В. Л. Дедлов (настоящая фамилия Кигн) – публицист, прозаик, критик. Произведения Дедлова печатались в журналах «Русское богатство», «Наблюдатель», «Дело», «Нива», «Книжки “Недели”». С 1882 года являлся одним из ведущих сотрудников «Недели». П. А. Россиев дает Дедлову следующую характеристику: «Литература, произведения искусства и скитания по белу свету были три его страсти» [3, с. 422].

Сборник путевых заметок «Приключения и впечатления в Италии и Египте. Заметки о Турции» В. Л. Дедлова вышел в 1888 году. Книга посвящена полугодовому путешествию по перечисленным странам в период с ноября 1886 по май 1887 года. Изначально письма печатались под заглавием «Издалека» в основном в «Неделе». Затем письма были дополнены и изданы под одной обложкой.

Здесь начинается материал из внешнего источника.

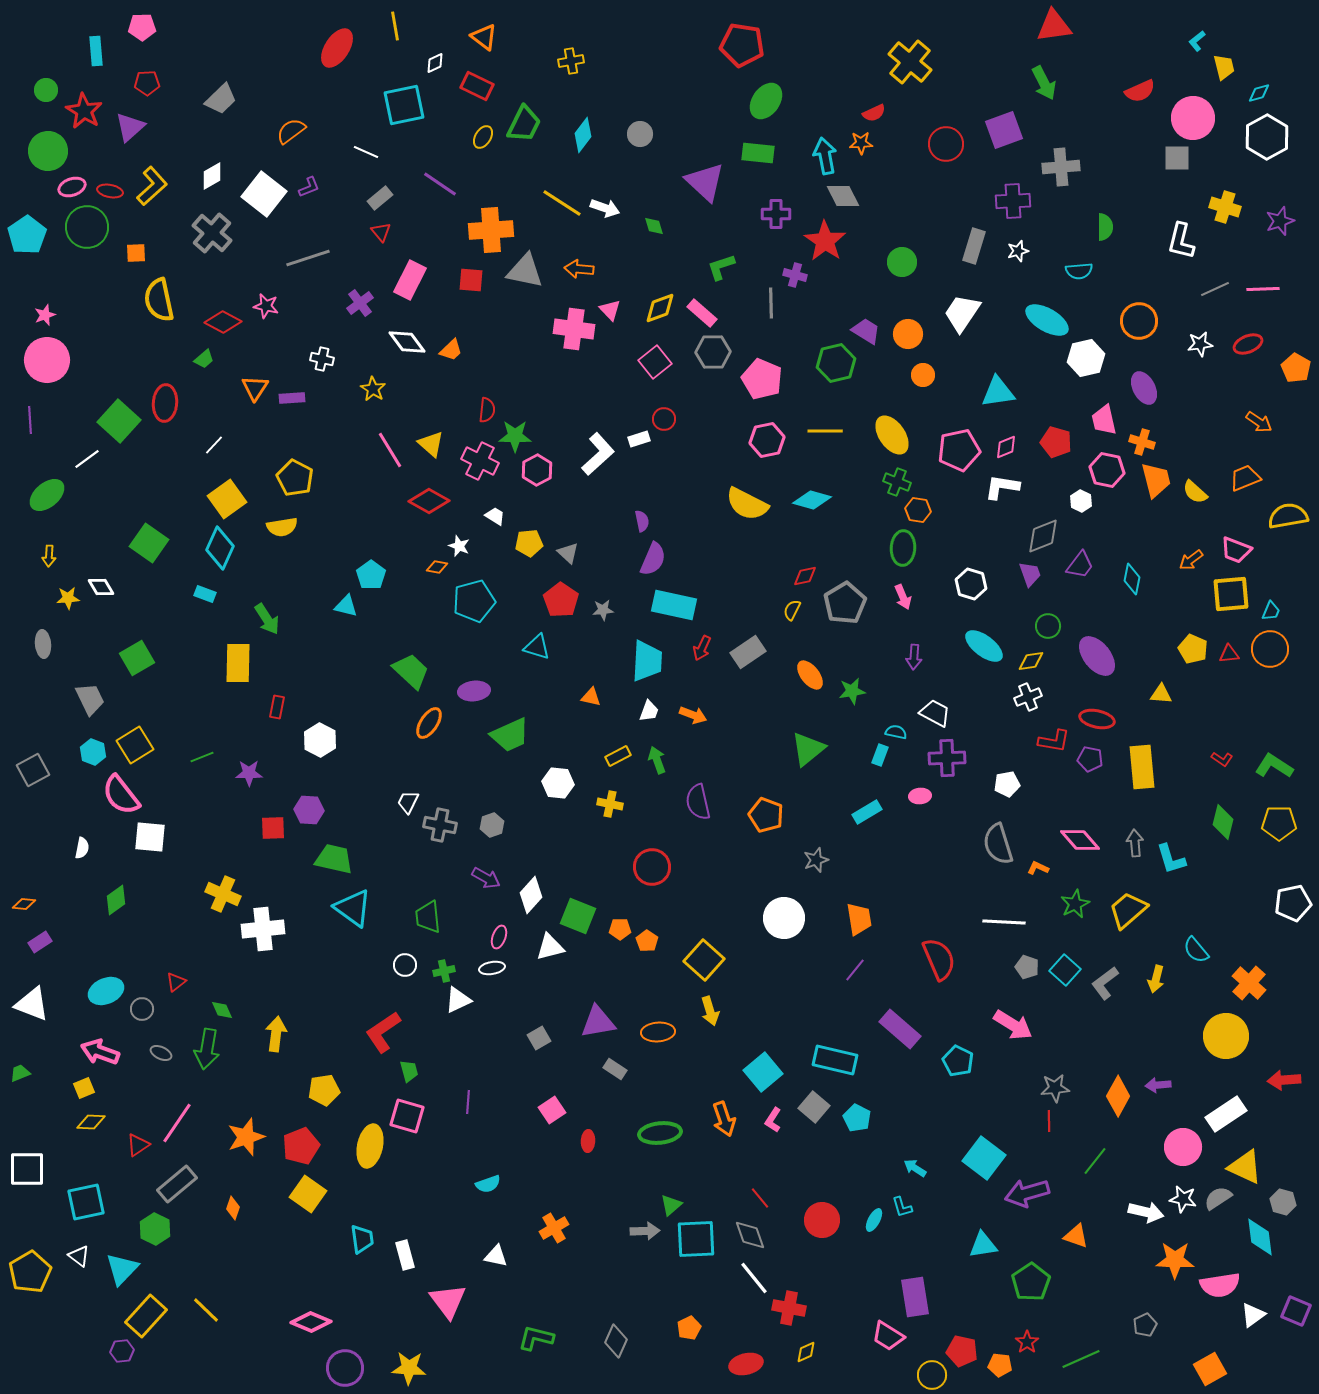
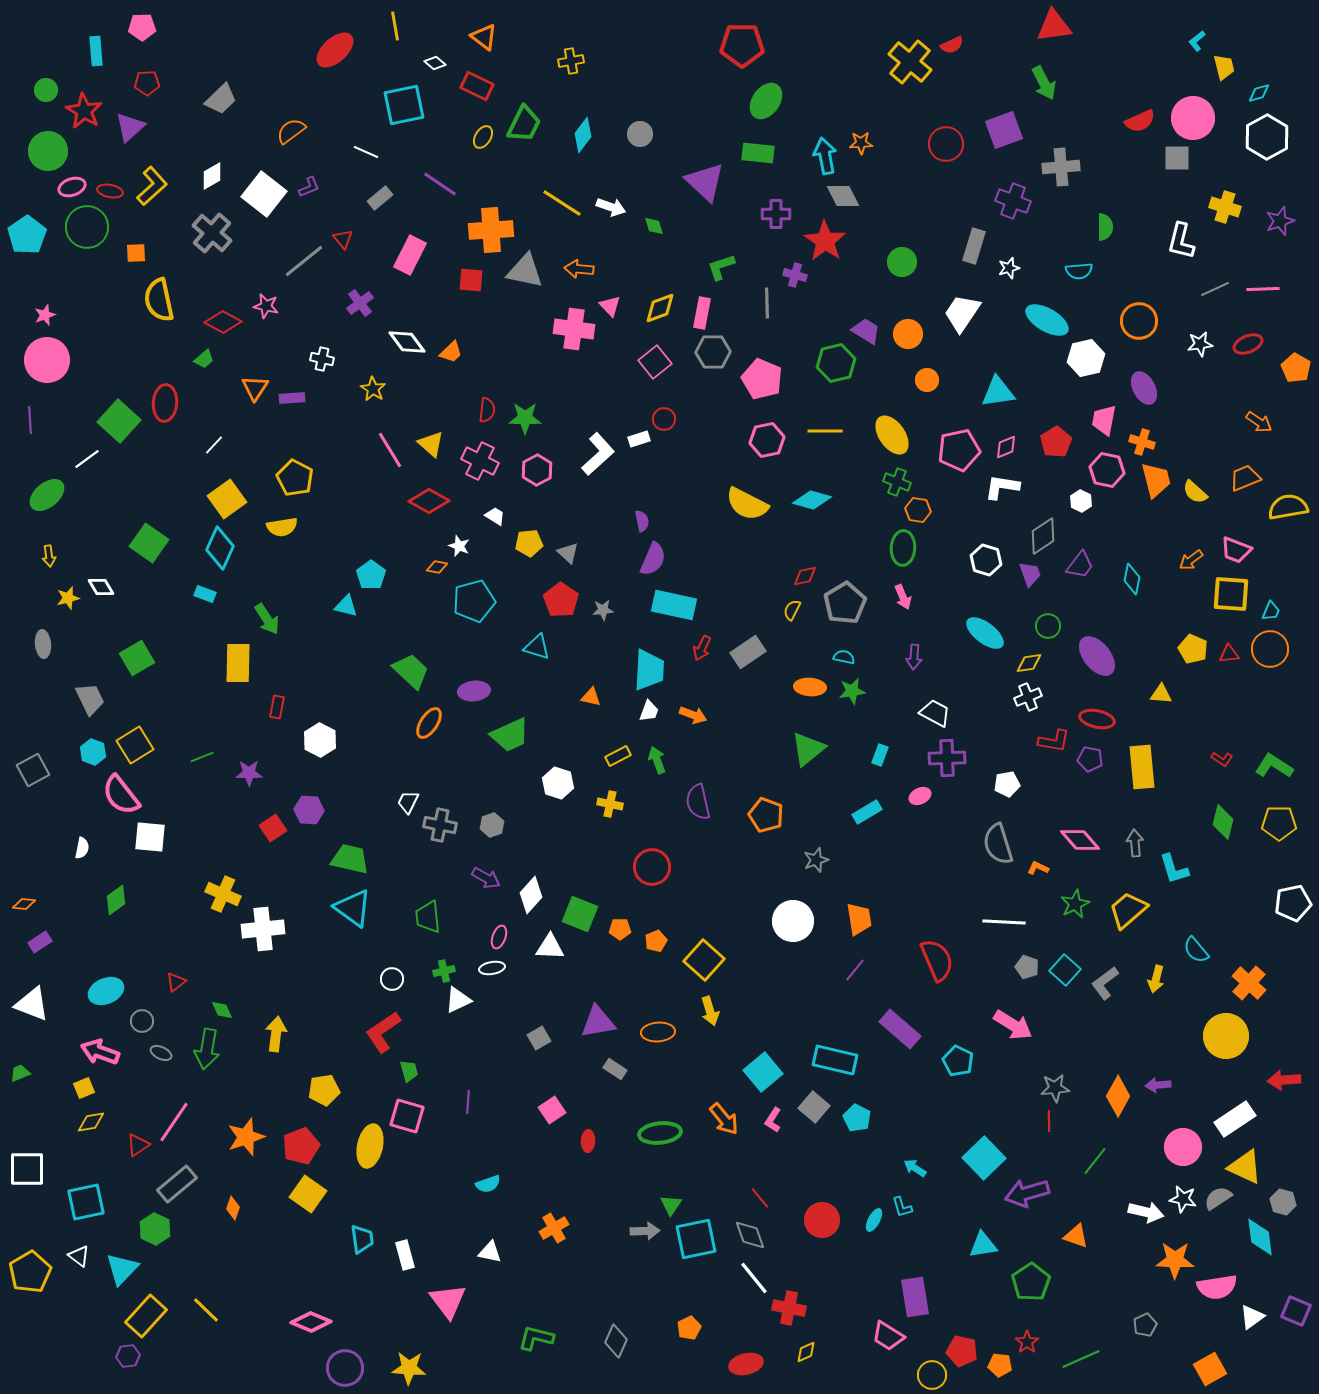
red pentagon at (742, 45): rotated 9 degrees counterclockwise
red ellipse at (337, 48): moved 2 px left, 2 px down; rotated 15 degrees clockwise
white diamond at (435, 63): rotated 65 degrees clockwise
red semicircle at (1140, 91): moved 30 px down
red semicircle at (874, 113): moved 78 px right, 68 px up
purple cross at (1013, 201): rotated 24 degrees clockwise
white arrow at (605, 208): moved 6 px right, 1 px up
red triangle at (381, 232): moved 38 px left, 7 px down
white star at (1018, 251): moved 9 px left, 17 px down
gray line at (308, 258): moved 4 px left, 3 px down; rotated 21 degrees counterclockwise
pink rectangle at (410, 280): moved 25 px up
gray line at (771, 303): moved 4 px left
pink triangle at (610, 310): moved 4 px up
pink rectangle at (702, 313): rotated 60 degrees clockwise
orange trapezoid at (451, 350): moved 2 px down
orange circle at (923, 375): moved 4 px right, 5 px down
pink trapezoid at (1104, 420): rotated 24 degrees clockwise
green star at (515, 436): moved 10 px right, 18 px up
red pentagon at (1056, 442): rotated 24 degrees clockwise
yellow semicircle at (1288, 516): moved 9 px up
gray diamond at (1043, 536): rotated 12 degrees counterclockwise
yellow arrow at (49, 556): rotated 10 degrees counterclockwise
white hexagon at (971, 584): moved 15 px right, 24 px up
yellow square at (1231, 594): rotated 9 degrees clockwise
yellow star at (68, 598): rotated 10 degrees counterclockwise
cyan ellipse at (984, 646): moved 1 px right, 13 px up
cyan trapezoid at (647, 661): moved 2 px right, 9 px down
yellow diamond at (1031, 661): moved 2 px left, 2 px down
orange ellipse at (810, 675): moved 12 px down; rotated 48 degrees counterclockwise
cyan semicircle at (896, 732): moved 52 px left, 75 px up
white hexagon at (558, 783): rotated 12 degrees clockwise
pink ellipse at (920, 796): rotated 20 degrees counterclockwise
red square at (273, 828): rotated 32 degrees counterclockwise
green trapezoid at (334, 859): moved 16 px right
cyan L-shape at (1171, 859): moved 3 px right, 10 px down
green square at (578, 916): moved 2 px right, 2 px up
white circle at (784, 918): moved 9 px right, 3 px down
orange pentagon at (647, 941): moved 9 px right; rotated 15 degrees clockwise
white triangle at (550, 947): rotated 16 degrees clockwise
red semicircle at (939, 959): moved 2 px left, 1 px down
white circle at (405, 965): moved 13 px left, 14 px down
gray circle at (142, 1009): moved 12 px down
white rectangle at (1226, 1114): moved 9 px right, 5 px down
orange arrow at (724, 1119): rotated 20 degrees counterclockwise
yellow diamond at (91, 1122): rotated 12 degrees counterclockwise
pink line at (177, 1123): moved 3 px left, 1 px up
cyan square at (984, 1158): rotated 9 degrees clockwise
green triangle at (671, 1205): rotated 15 degrees counterclockwise
cyan square at (696, 1239): rotated 9 degrees counterclockwise
white triangle at (496, 1256): moved 6 px left, 4 px up
pink semicircle at (1220, 1285): moved 3 px left, 2 px down
white triangle at (1253, 1315): moved 1 px left, 2 px down
purple hexagon at (122, 1351): moved 6 px right, 5 px down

Фактография очерков, выдержанных в публицистическом стиле, позволяет читателю странствовать по ландшафтам мировой истории, а аналитические выкладки дают представление о новейших событиях. Иногда автор указывает точные даты.

В отличие от многих современников – литераторов данного периода, описывающих реальные путешествия, Дедлов старается показать мир через призму объективного анализа, где эмоциональной составляющей уделяется немного места. Специфика страны – это ее история, политика, традиции, уровень жизни населения, модель поведения и т. п.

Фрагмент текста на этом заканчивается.